BSCI is a step before SA8000, and it is not an earned certification. BSCI is a system provided to help companies gradually improve working conditions in their supply chain. Once companies meet all BSCI requirements, they are then encouraged to move on to the SA8000 social management certification. The BSCI system works off of a code of conduct following 11 principles that support the members. The system offers a step-by-step approach to help companies monitor, engage, and receive support to improve their sustainability and ethics. They provide auditing tools, an auditing integrity programme, a dashboard that helps businesses see their complex supply chains clearer in order to identify and compare data, track and measure targeted improvements. They also offer training, workshops and e-learning to help their business partners to drive improvements. The headquarters are in Brussels, but they also have local networks.

Climate Neutral Britain

Carbon Neutral Britain is a company that aids individuals and businesses in offsetting their carbon footprint. By paying into the scheme on a monthly prescription.  Carbon Neutral Britain works with their certified partners on carbon offsetting projects. These projects are verified by the VCS (Verified Carbon Standard), VER (Gold Standard Voluntary Emission Reductions), EU and UK ETC (Uk and EU Emissions Trading Standard), and the CER (United Nations Certified Emission Reductions) programmes. 
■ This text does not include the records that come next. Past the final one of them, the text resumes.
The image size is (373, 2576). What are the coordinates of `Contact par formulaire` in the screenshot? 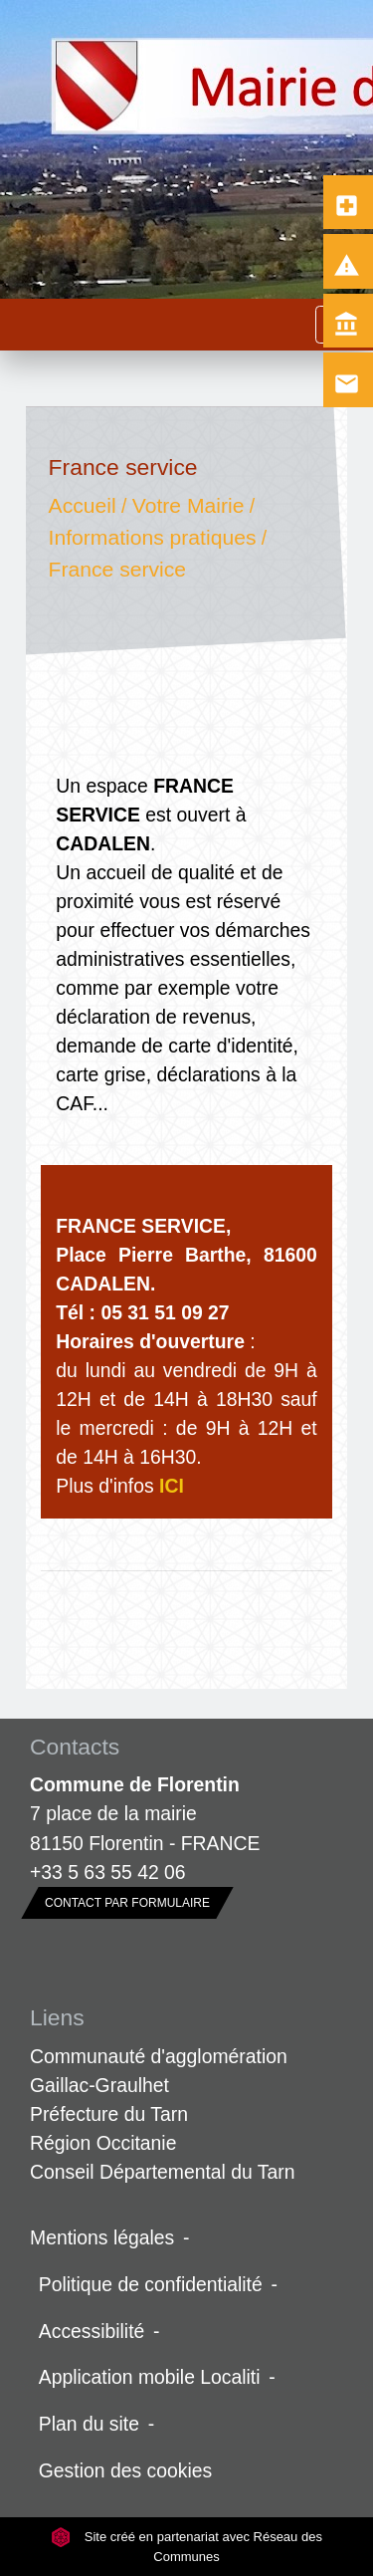 It's located at (127, 1903).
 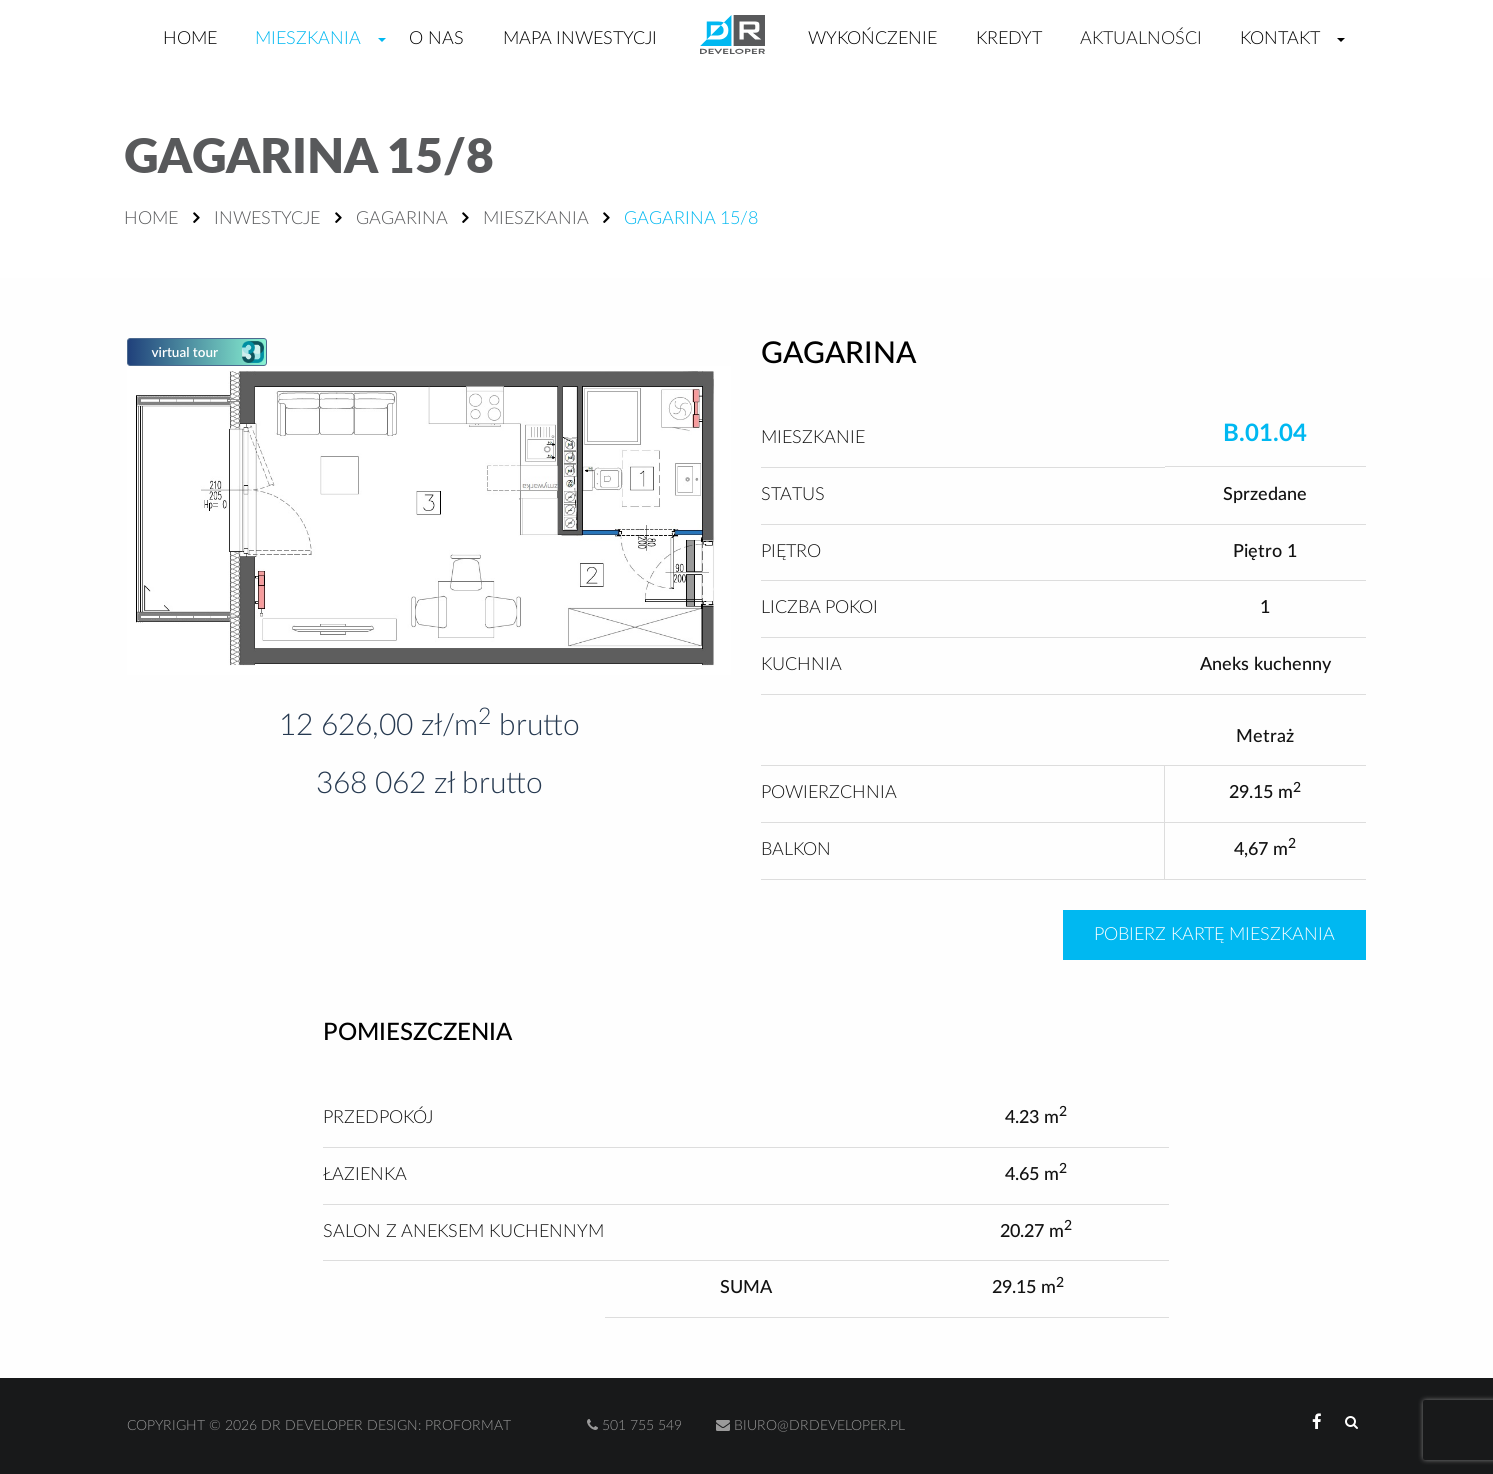 What do you see at coordinates (190, 39) in the screenshot?
I see `Home` at bounding box center [190, 39].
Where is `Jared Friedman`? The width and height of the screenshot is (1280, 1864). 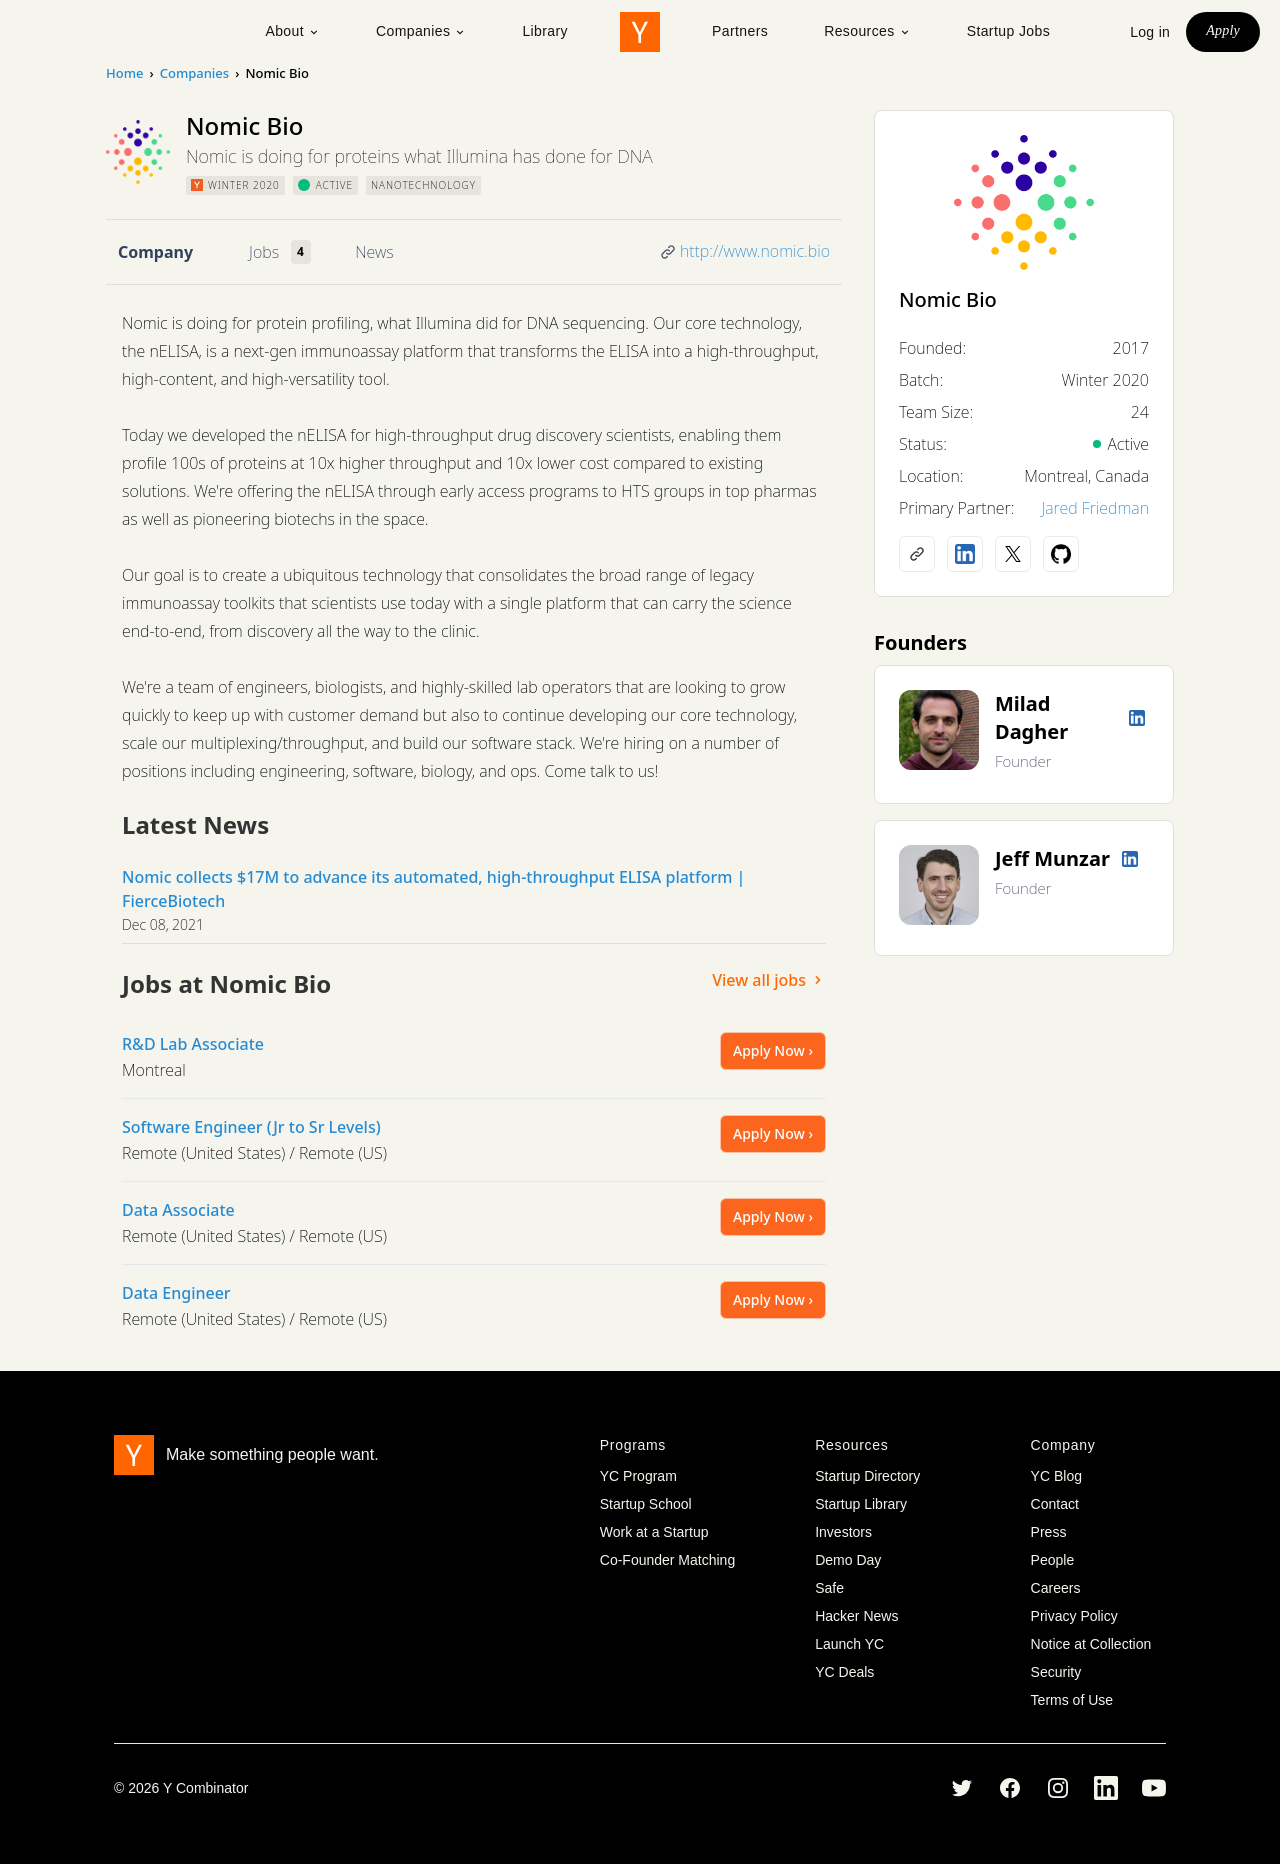 Jared Friedman is located at coordinates (1095, 508).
How does Carbon Neutral Britain measure a business’s carbon footprint?

The organisation's environmental consultants calculate the business’s carbon footprint, following the ISO 14064 Standard and the GHG Emissions Protocol Accounting Standard. Their team then produces a Carbon Emissions Report for the business outlining their carbon footprint. This is measured in tonnes of carbon dioxide equivalent (tCO²e).

Low Carbon Footprint

We have awarded this badge to the brands manufacturing in the country they are based out of. A brand that we’ve given a low carbon footprint badge to is doing as much as they can to keep the distance their fabrics and products have travelled to a minimum. We do have to consider the fact that as we are stocking and selling the products in the UK, and so they have travelled to us to sell, but we wanted a badge that rewarded those supporting local manufacturers or manufacturing themselves in order to keep their supply chain’s carbon footprint down.


Three separate organisations got together back in 1999 to improve labour conditions within the garment industry, which has now become the Fair Wear team. Fair Wear works for a fairer and more ethical fashion industry. The team helps member brands create practical plans to improve working conditions. Brands are expected to show improvement every year. They work with brands through performance checks, factory audits, complaints helplines and factory training sessions. The Fair Wear standards are: Employment is freely chosen, freedom of association and the right to collective bargaining, no discrimination in employment, no exploitation of child labour, payment of living wage, reasonable hours of work, safe and healthy working conditions, legally binding employment relationship.

What countries of manufacture does Fair Wear work with? 

Currently Bangladesh, Bulgaria, India, Indonesia, Myanmar, North Macedonia, Romania, Tunisia, Turkey, Vietnam.